Das ist das Chri­sten­tum, das die Her­zen berührt. War­um kön­nen die Hei­li­gen die Her­zen so sehr berüh­ren? Weil die Hei­li­gen nicht nur reden, son­dern uns bewe­gen! Unser Herz wird bewegt, wenn ein hei­li­ger Mensch zu uns spricht. Und sie kön­nen es, weil wir in den Hei­li­gen das sehen, nach dem unser Herz zutiefst ver­langt: Authen­ti­zi­tät, wah­re Bezie­hun­gen, Radi­ka­li­tät.
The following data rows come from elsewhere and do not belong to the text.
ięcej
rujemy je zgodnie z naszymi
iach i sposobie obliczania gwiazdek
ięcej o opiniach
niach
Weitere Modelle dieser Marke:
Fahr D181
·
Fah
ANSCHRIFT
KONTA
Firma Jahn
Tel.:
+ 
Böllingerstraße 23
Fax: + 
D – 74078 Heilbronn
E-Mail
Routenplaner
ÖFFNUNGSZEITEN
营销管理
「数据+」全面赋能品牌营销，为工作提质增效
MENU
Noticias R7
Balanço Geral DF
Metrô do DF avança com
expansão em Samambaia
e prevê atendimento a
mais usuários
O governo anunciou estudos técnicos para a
Und das sieht man auch in den »Hei­li­gen von neben­an «: Das sind zum Bei­spiel die vie­len Eltern, die ihren Kin­dern das Vor­bild eines kon­se­quen­ten, ein­fa­chen, ehr­li­chen und groß­her­zi­gen Lebens vor Augen stellen.
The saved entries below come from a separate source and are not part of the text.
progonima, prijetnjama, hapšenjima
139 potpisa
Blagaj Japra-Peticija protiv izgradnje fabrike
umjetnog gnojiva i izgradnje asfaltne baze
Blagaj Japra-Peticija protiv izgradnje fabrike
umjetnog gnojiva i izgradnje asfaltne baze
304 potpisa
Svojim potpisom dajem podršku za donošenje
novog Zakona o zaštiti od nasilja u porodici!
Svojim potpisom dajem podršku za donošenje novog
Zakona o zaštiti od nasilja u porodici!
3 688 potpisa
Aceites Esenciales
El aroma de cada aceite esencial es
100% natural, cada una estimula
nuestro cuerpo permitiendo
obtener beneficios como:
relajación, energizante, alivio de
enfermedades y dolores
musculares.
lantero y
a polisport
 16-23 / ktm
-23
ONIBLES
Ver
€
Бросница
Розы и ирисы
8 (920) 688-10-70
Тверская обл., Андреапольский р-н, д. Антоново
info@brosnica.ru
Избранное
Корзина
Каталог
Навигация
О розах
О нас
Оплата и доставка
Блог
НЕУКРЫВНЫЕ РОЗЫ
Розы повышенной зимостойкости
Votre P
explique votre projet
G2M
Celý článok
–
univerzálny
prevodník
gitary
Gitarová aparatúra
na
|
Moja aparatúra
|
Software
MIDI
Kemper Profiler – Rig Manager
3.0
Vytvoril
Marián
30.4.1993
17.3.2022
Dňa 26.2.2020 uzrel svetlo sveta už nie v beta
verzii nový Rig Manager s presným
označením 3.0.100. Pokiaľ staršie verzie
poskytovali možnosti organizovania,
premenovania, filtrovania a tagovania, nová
Wenn immer mehr Chri­sten den Namen Got­tes ohne Falsch­heit auf sich neh­men – und so die erste Bit­te des Vater­un­sers prak­ti­zie­ren: »Gehei­ligt wer­de dein Name« –, dann wird die Ver­kün­di­gung der Kir­che mehr gehört und glaub­wür­di­ger. Wenn unser kon­kre­tes Leben den Namen Got­tes offen­bart, dann sieht man, wie schön die Tau­fe ist und welch ein gro­ßes Geschenk die Eucha­ri­stie ist, wel­che erha­be­ne Ver­ei­ni­gung zwi­schen unse­rem Leib und dem Leib Chri­sti besteht: Chri­stus in uns und wir in ihm! Ver­eint! Das ist kei­ne Heu­che­lei, das ist Wahr­heit. Das bedeu­tet nicht, wie ein Papa­gei zu reden oder zu beten, son­dern es bedeu­tet, mit dem Her­zen zu beten, den Herrn zu lieben.
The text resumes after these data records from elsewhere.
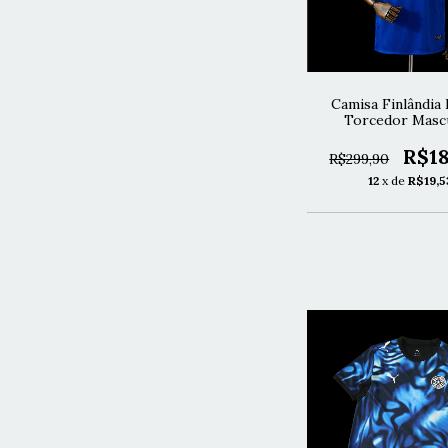
Camisa Finlândia 
Torcedor Mascu
R$18
R$299,90
12
x de
R$19,5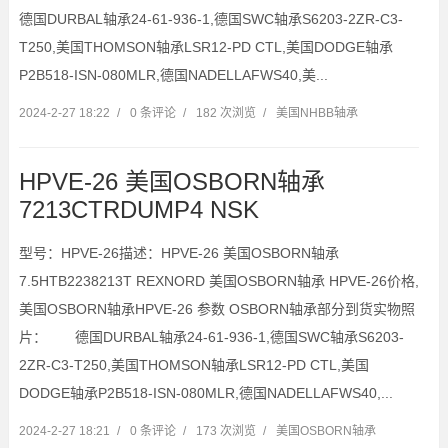
德国DURBAL轴承24-61-936-1,德国SWC轴承S6203-2ZR-C3-
T250,美国THOMSON轴承LSR12-PD CTL,美国DODGE轴承
P2B518-ISN-080MLR,德国NADELLAFWS40,美...
2024-2-27 18:22
/
0 条评论
/
182 次浏览
/
美国NHBB轴承
HPVE-26 美国OSBORN轴承
7213CTRDUMP4 NSK
型号：HPVE-26描述：HPVE-26 美国OSBORN轴承
7.5HTB2238213T REXNORD 美国OSBORN轴承 HPVE-26价格,
美国OSBORN轴承HPVE-26 参数 OSBORN轴承部分到货实物照
片： 德国DURBAL轴承24-61-936-1,德国SWC轴承S6203-
2ZR-C3-T250,美国THOMSON轴承LSR12-PD CTL,美国
DODGE轴承P2B518-ISN-080MLR,德国NADELLAFWS40,...
2024-2-27 18:21
/
0 条评论
/
173 次浏览
/
美国OSBORN轴承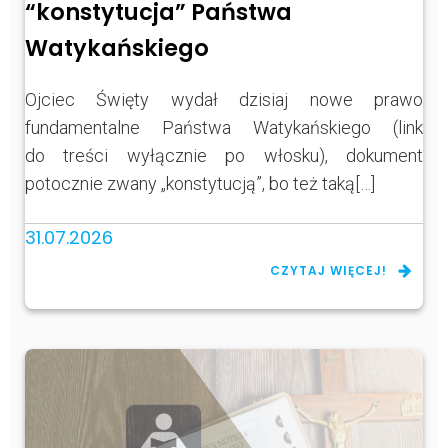
“konstytucja” Państwa
Watykańskiego
Ojciec Święty wydał dzisiaj nowe prawo
fundamentalne Państwa Watykańskiego (link
do treści wyłącznie po włosku), dokument
potocznie zwany „konstytucją”, bo też taką[…]
31.07.2026
CZYTAJ WIĘCEJ!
Seit dem Kreuz Chri­sti kann nie­mand sich selbst ver­ach­ten und schlecht vom eige­nen Leben den­ken. Nie­mand und nie! Ganz gleich, was er getan hat. Denn der Name eines jeden von uns liegt auf den Schul­tern Chri­sti. Er trägt uns! Es lohnt sich, den Namen Got­tes auf uns zu neh­men, weil er unse­ren Namen bis ins Äußer­ste auf sich genom­men hat, auch das Böse, das in uns ist; er hat es ange­nom­men, um uns zu ver­ge­ben, um sei­ne Lie­be in unser Herz zu legen. Daher ver­kün­det Gott in die­sem Gebot: »Nimm mich auf dich, weil ich dich auf mich genom­men habe.« Jeder kann den hei­li­gen Namen des Herrn anru­fen, der die treue und barm­her­zi­ge Lie­be ist, in wel­cher Situa­ti­on auch immer er sich befin­det. Gott wird nie­mals »nein« sagen zu einem Her­zen, das ihn auf­rich­tig anruft. Und keh­ren wir zu den Haus­auf­ga­ben zurück: die Kin­der leh­ren, das Kreuz­zei­chen gut zu machen.

* * *

Ein herz­li­ches Will­kom­men allen Brü­dern und Schwe­stern deut­scher Spra­che, beson­ders den Pil­gern der Diö­ze­se Graz-Seckau unter Lei­tung ihres Bischofs Wil­helm. Als Chri­sten tra­gen wir den Namen Chri­sti. Das bedeu­tet, dass wir mit unse­rem gan­zen Leben Zeu­gen des leben­di­gen Got­tes und sei­ner barm­her­zi­gen Lie­be sind. Für die­ses Zeug­nis seg­ne Gott euch und eure Familien!